Generalization beyond Finance is also reported. On Loong Legal, LLaMA-LiteCoST improves from 30.67 to 45.45, and Qwen-LiteCoST improves from 38.05 to 44.94. On LongBench F1, Qwen-LiteCoST reports 30.40 / 44.64 / 68.39 / 65.73, compared with GPT-4o at 28.68 / 43.39 / 67.68 / 68.29, outperforming GPT-4o on NarrativeQA, Qasper, and HotpotQA.
6. Ablations, failure modes, and scope
The ablation results isolate both the structural prompting contribution and the training contribution. On Finance, the ordering is consistently zero-shot < CoT < CoST; for Qwen2.5-14B-Instruct, AS rises from 75.60 to 77.51 to 79.01, and for GPT-4o, from 79.32 to 80.08 to 82.39. The appendix also shows that GRPO improves over SFT alone: for LLaMA-3B, SFT = 72.27 and SFT+GRPO = 76.95; for Qwen-7B, SFT = 76.83 and SFT+GRPO = 79.93 (Liang et al., 31 Mar 2026).
Reward ablations indicate that both outcome and process rewards matter. On Finance, for the LLaMA backbone, the full model scores 76.95, compared with 75.52 without process reward and 72.55 without outcome reward. For Qwen, the full model scores 79.93, compared with 77.39 without process reward and 75.43 without outcome reward. The paper interprets outcome reward as the dominant driver of final accuracy, with process reward still providing a meaningful gain.

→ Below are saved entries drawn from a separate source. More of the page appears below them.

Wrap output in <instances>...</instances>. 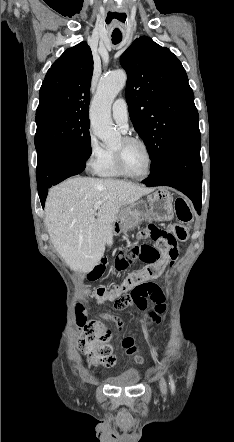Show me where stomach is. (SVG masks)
Here are the masks:
<instances>
[{
    "mask_svg": "<svg viewBox=\"0 0 234 442\" xmlns=\"http://www.w3.org/2000/svg\"><path fill=\"white\" fill-rule=\"evenodd\" d=\"M152 217L157 221H170L174 217L173 197L166 188H158L146 201H138L121 209L116 225L118 230L126 232L139 223ZM114 232V229H113Z\"/></svg>",
    "mask_w": 234,
    "mask_h": 442,
    "instance_id": "obj_1",
    "label": "stomach"
}]
</instances>
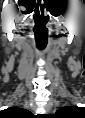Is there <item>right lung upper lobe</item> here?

The paper also identifies a concrete failure mode: if the structured representation omits or corrupts a critical value, the structure itself becomes the bottleneck. In the reported Spotlight Locating example, the question asks for the company with 1 in Accounts Receivable; the ground truth is CIRTRAN CORP, but the extracted table assigns None to that field, leading to the answer “Not Provided.” This supports the paper’s more nuanced claim that structured representations can slightly hurt tasks where compression loses subtle contextual clues, especially Spotlight Locating and Chain-of-Reasoning.

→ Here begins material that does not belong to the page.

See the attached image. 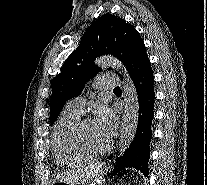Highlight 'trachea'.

The stated limitations are that broader generalization to more distinct domains remains to be fully verified, domain-specific document QA datasets are scarce, and the framework depends heavily on a strong teacher LLM—especially GPT-4o and GPT-4o-mini—for CoST generation, verification, iterative refinement, and some reward judging. LiteCoST is therefore best understood as a teacher-distilled, structure-first framework whose strongest operating regime is long-document QA where the answer is naturally grounded in a compact structured representation.